Il soutient que la responsabilité de l’association LES ALBATROS est engagée dès lors que l’un de ses joueurs a commis une faute caractérisée en frappant la palet en direction des spectateurs, pendant un arrêt de jeu, en violation des règles du hockey sur glace.
K A sollicite une somme de 5 000 € au titre de l’article 700 du code de procédure civile.
*
L’association HOCKEY CLUB DE B, représentée par son liquidateur judiciaire, la SELARL G H, demande à la Cour
— de déclarer irrecevables les demandes de provisions et d’expertise formées par K A devant la Cour, en raison, d’une part, du fait que la juridiction du premier degré demeure saisie de la question du préjudice de la victime, et, d’autre part, de la compétence exclusive du conseiller de la mise en état pour connaître de telles demandes,
— de déclarer irrecevables toutes prétentions formées contre la liquidation judiciaire de l’association HOCKEY CLUB DE B, faute de déclarations de créances au passif de la liquidation judiciaire,
— subsidiairement, de condamner l’association LES ALBATROS et la société AXA FRANCE IARD à garantir la SELARL G H, ès qualités, de toutes condamnations,
— de condamner l’association LES ALBATROS et la société AXA FRANCE IARD au paiement d’une indemnité de 5 000 € sur le fondement de l’article 700 du code de procédure civile.
*
X P EST conclut
— à l’irrecevabilité des appels en garantie dirigés contre lui, à raison d’une part de la prescription, d’autre part du fait que ces appels en garantie ont été formés pour la première fois en cause d’appel,
— à l’irrecevabilité des demandes de provisions et d’expertise formées par K A dans le cadre de cadre de la présente instance d’appel, pour les mêmes motifs que ceux invoqués par la SELARL G H,
Sur le fond, X P EST sollicite le rejet des prétentions formées contre lui par K A ainsi que du recours en garantie dirigé contre lui par l’association LES ALBATROS et par la société AXA FRANCE IARD, au motif que l’association LES ALBATROS serait seule responsable de l’accident, tant du fait de son joueur, qui a commis une faute, que du fait de la chose (le palet) dont il avait la garde.

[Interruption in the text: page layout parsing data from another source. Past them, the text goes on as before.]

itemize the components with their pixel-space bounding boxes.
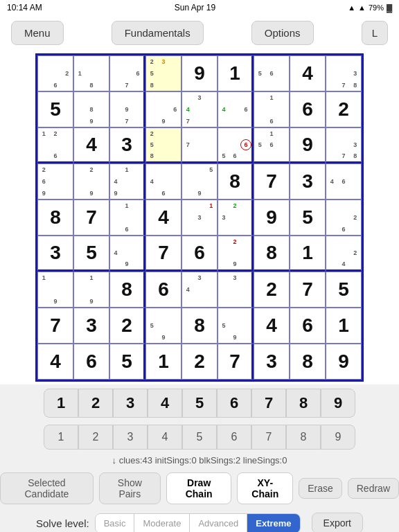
num-btn-1-6[interactable]: 6 [217, 389, 251, 418]
cell-8-2[interactable]: 5 [109, 344, 145, 380]
fundamentals-button[interactable]: Fundamentals [112, 21, 204, 45]
num-btn-2-1[interactable]: 1 [44, 425, 78, 450]
cell-1-4[interactable]: 347 [181, 91, 218, 127]
cell-3-1[interactable]: 29 [73, 163, 109, 200]
cell-3-0[interactable]: 269 [37, 163, 73, 200]
cell-0-6[interactable]: 56 [254, 55, 290, 91]
level-btn-extreme[interactable]: Extreme [247, 514, 299, 533]
cell-7-4[interactable]: 8 [181, 308, 218, 344]
menu-button[interactable]: Menu [11, 21, 64, 45]
cell-4-5[interactable]: 23 [218, 200, 254, 236]
cell-7-8[interactable]: 1 [326, 308, 362, 344]
cell-7-2[interactable]: 2 [109, 308, 145, 344]
redraw-button[interactable]: Redraw [348, 478, 399, 499]
cell-0-8[interactable]: 378 [326, 55, 362, 91]
cell-5-0[interactable]: 3 [37, 236, 73, 272]
num-btn-1-5[interactable]: 5 [182, 389, 217, 418]
cell-3-5[interactable]: 8 [218, 163, 254, 200]
erase-button[interactable]: Erase [299, 478, 342, 499]
cell-5-8[interactable]: 24 [326, 236, 362, 272]
cell-8-0[interactable]: 4 [37, 344, 73, 380]
cell-4-6[interactable]: 9 [254, 200, 290, 236]
export-button[interactable]: Export [312, 513, 363, 532]
cell-3-2[interactable]: 149 [109, 163, 145, 200]
level-btn-advanced[interactable]: Advanced [190, 514, 247, 533]
cell-6-5[interactable]: 3 [218, 272, 254, 308]
num-btn-1-4[interactable]: 4 [148, 389, 182, 418]
cell-8-8[interactable]: 9 [326, 344, 362, 380]
num-btn-1-3[interactable]: 3 [113, 389, 148, 418]
num-btn-2-5[interactable]: 5 [182, 425, 217, 450]
cell-2-3[interactable]: 258 [145, 127, 181, 163]
cell-4-1[interactable]: 7 [73, 200, 109, 236]
cell-0-2[interactable]: 67 [109, 55, 145, 91]
cell-8-7[interactable]: 8 [290, 344, 326, 380]
cell-4-7[interactable]: 5 [290, 200, 326, 236]
cell-5-6[interactable]: 8 [254, 236, 290, 272]
cell-2-6[interactable]: 156 [254, 127, 290, 163]
cell-1-5[interactable]: 46 [218, 91, 254, 127]
cell-2-1[interactable]: 4 [73, 127, 109, 163]
cell-7-1[interactable]: 3 [73, 308, 109, 344]
cell-1-2[interactable]: 97 [109, 91, 145, 127]
cell-2-4[interactable]: 7 [181, 127, 218, 163]
cell-4-3[interactable]: 4 [145, 200, 181, 236]
cell-8-1[interactable]: 6 [73, 344, 109, 380]
num-btn-1-2[interactable]: 2 [78, 389, 113, 418]
cell-5-7[interactable]: 1 [290, 236, 326, 272]
cell-7-6[interactable]: 4 [254, 308, 290, 344]
xy-chain-button[interactable]: XY-Chain [237, 472, 293, 504]
cell-8-6[interactable]: 3 [254, 344, 290, 380]
cell-0-5[interactable]: 1 [218, 55, 254, 91]
options-button[interactable]: Options [251, 21, 314, 45]
cell-2-5[interactable]: 656 [218, 127, 254, 163]
cell-1-1[interactable]: 89 [73, 91, 109, 127]
num-btn-2-4[interactable]: 4 [148, 425, 182, 450]
num-btn-2-2[interactable]: 2 [78, 425, 113, 450]
cell-2-8[interactable]: 378 [326, 127, 362, 163]
cell-1-8[interactable]: 2 [326, 91, 362, 127]
cell-5-1[interactable]: 5 [73, 236, 109, 272]
level-btn-moderate[interactable]: Moderate [134, 514, 190, 533]
cell-3-7[interactable]: 3 [290, 163, 326, 200]
cell-3-3[interactable]: 46 [145, 163, 181, 200]
cell-1-3[interactable]: 69 [145, 91, 181, 127]
cell-4-2[interactable]: 16 [109, 200, 145, 236]
level-btn-basic[interactable]: Basic [96, 514, 135, 533]
cell-4-4[interactable]: 13 [181, 200, 218, 236]
cell-7-3[interactable]: 59 [145, 308, 181, 344]
num-btn-2-8[interactable]: 8 [286, 425, 321, 450]
cell-1-7[interactable]: 6 [290, 91, 326, 127]
cell-6-7[interactable]: 7 [290, 272, 326, 308]
cell-3-8[interactable]: 46 [326, 163, 362, 200]
num-btn-2-3[interactable]: 3 [113, 425, 148, 450]
cell-2-0[interactable]: 126 [37, 127, 73, 163]
cell-6-6[interactable]: 2 [254, 272, 290, 308]
cell-1-0[interactable]: 5 [37, 91, 73, 127]
cell-6-2[interactable]: 8 [109, 272, 145, 308]
num-btn-2-9[interactable]: 9 [321, 425, 355, 450]
level-button[interactable]: L [362, 21, 388, 45]
sudoku-grid[interactable]: 2618672358915643785899769347461662126432… [35, 53, 364, 382]
show-pairs-button[interactable]: Show Pairs [99, 472, 161, 504]
cell-5-4[interactable]: 6 [181, 236, 218, 272]
cell-0-1[interactable]: 18 [73, 55, 109, 91]
cell-0-7[interactable]: 4 [290, 55, 326, 91]
cell-6-1[interactable]: 19 [73, 272, 109, 308]
cell-5-5[interactable]: 29 [218, 236, 254, 272]
cell-4-8[interactable]: 26 [326, 200, 362, 236]
num-btn-2-7[interactable]: 7 [251, 425, 286, 450]
cell-0-4[interactable]: 9 [181, 55, 218, 91]
num-btn-2-6[interactable]: 6 [217, 425, 251, 450]
cell-5-2[interactable]: 49 [109, 236, 145, 272]
cell-7-5[interactable]: 59 [218, 308, 254, 344]
cell-6-4[interactable]: 34 [181, 272, 218, 308]
cell-2-2[interactable]: 3 [109, 127, 145, 163]
cell-1-6[interactable]: 16 [254, 91, 290, 127]
cell-8-3[interactable]: 1 [145, 344, 181, 380]
cell-6-0[interactable]: 19 [37, 272, 73, 308]
cell-8-5[interactable]: 7 [218, 344, 254, 380]
cell-5-3[interactable]: 7 [145, 236, 181, 272]
num-btn-1-8[interactable]: 8 [286, 389, 321, 418]
num-btn-1-9[interactable]: 9 [321, 389, 355, 418]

X P EST réclame, sur le fondement de l’article 700 du code de procédure civile, une somme de 5 000 € à K A et une somme de même montant à l’association LES ALBATROS et à la société AXA FRANCE IARD.
*
Pour l’exposé complet des prétentions et moyens des parties, la Cour se réfère aux dernières conclusions des parties, déposées
— le 11 janvier 2013 par l’association LES ALBATROS et par la société AXA FRANCE IARD,
— le 30 novembre 2012 par K A,
— le 10 mai 2012 par la SELARL G H en qualité de liquidateur judiciaire de l’association HOCKEY CLUB DE B,
— le 31 août 2012 par X P EST.
La CPAM de B, assignée devant la présente cour par acte d’huissier en date du 14 mars 2011 remis à personne habilitée, n’a pas constitué avocat. En application de l’article 474, alinéa premier, du code de procédure civile, le présent arrêt sera réputé contradictoire.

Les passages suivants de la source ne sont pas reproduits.